▶ [ACTION ITEM]: Apart from the pictures, every line below needs to be reproduced verbatim.

▶ [DATA PROVIDED]:
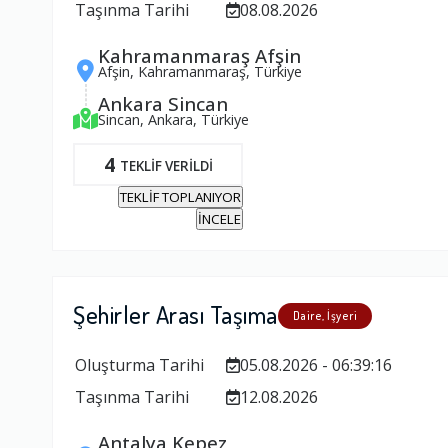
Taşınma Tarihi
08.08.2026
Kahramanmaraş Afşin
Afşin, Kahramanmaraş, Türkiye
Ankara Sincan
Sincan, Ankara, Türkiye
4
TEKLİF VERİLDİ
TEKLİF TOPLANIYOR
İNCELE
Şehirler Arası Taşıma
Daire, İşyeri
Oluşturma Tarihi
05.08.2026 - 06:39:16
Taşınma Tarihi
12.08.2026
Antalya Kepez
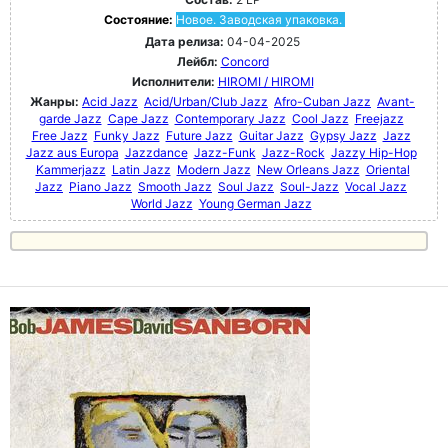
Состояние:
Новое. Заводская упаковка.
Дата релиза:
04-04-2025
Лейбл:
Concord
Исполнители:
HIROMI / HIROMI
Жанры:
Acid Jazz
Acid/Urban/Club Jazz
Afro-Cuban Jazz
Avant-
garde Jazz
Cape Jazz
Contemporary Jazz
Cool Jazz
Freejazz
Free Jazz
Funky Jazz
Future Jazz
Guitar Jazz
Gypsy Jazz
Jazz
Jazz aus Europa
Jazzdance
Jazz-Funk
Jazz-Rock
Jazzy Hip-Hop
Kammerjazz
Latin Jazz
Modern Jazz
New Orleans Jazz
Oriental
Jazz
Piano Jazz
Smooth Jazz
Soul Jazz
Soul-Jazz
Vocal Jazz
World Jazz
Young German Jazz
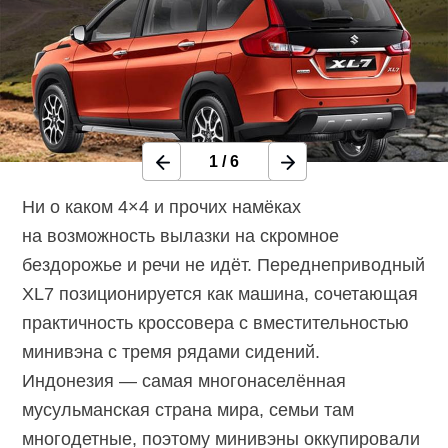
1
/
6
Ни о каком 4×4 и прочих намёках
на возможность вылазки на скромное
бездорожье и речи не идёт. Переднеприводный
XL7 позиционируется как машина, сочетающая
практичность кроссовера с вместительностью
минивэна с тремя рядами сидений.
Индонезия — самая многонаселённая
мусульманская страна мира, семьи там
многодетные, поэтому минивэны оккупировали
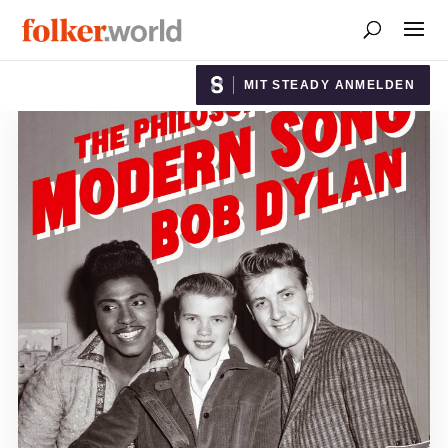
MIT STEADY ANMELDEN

▶ [COMPLETED TASK]:
Taşınma Tarihi
08.08.2026
Kahramanmaraş Afşin
Afşin, Kahramanmaraş, Türkiye
Ankara Sincan
Sincan, Ankara, Türkiye
4
TEKLİF VERİLDİ
TEKLİF TOPLANIYOR
İNCELE
Şehirler Arası Taşıma
Daire, İşyeri
Oluşturma Tarihi
05.08.2026 - 06:39:16
Taşınma Tarihi
12.08.2026
Antalya Kepez
Состояние:
Новое. Заводская упаковка.
Дата релиза:
04-04-2025
Лейбл:
Concord
Исполнители:
HIROMI / HIROMI
Жанры:
Acid Jazz
Acid/Urban/Club Jazz
Afro-Cuban Jazz
Avant-
garde Jazz
Cape Jazz
Contemporary Jazz
Cool Jazz
Freejazz
Free Jazz
Funky Jazz
Future Jazz
Guitar Jazz
Gypsy Jazz
Jazz
Jazz aus Europa
Jazzdance
Jazz-Funk
Jazz-Rock
Jazzy Hip-Hop
Kammerjazz
Latin Jazz
Modern Jazz
New Orleans Jazz
Oriental
Jazz
Piano Jazz
Smooth Jazz
Soul Jazz
Soul-Jazz
Vocal Jazz
World Jazz
Young German Jazz
1
/
6
Ни о каком 4×4 и прочих намёках
на возможность вылазки на скромное
бездорожье и речи не идёт. Переднеприводный
XL7 позиционируется как машина, сочетающая
практичность кроссовера с вместительностью
минивэна с тремя рядами сидений.
Индонезия — самая многонаселённая
мусульманская страна мира, семьи там
многодетные, поэтому минивэны оккупировали
MIT STEADY ANMELDEN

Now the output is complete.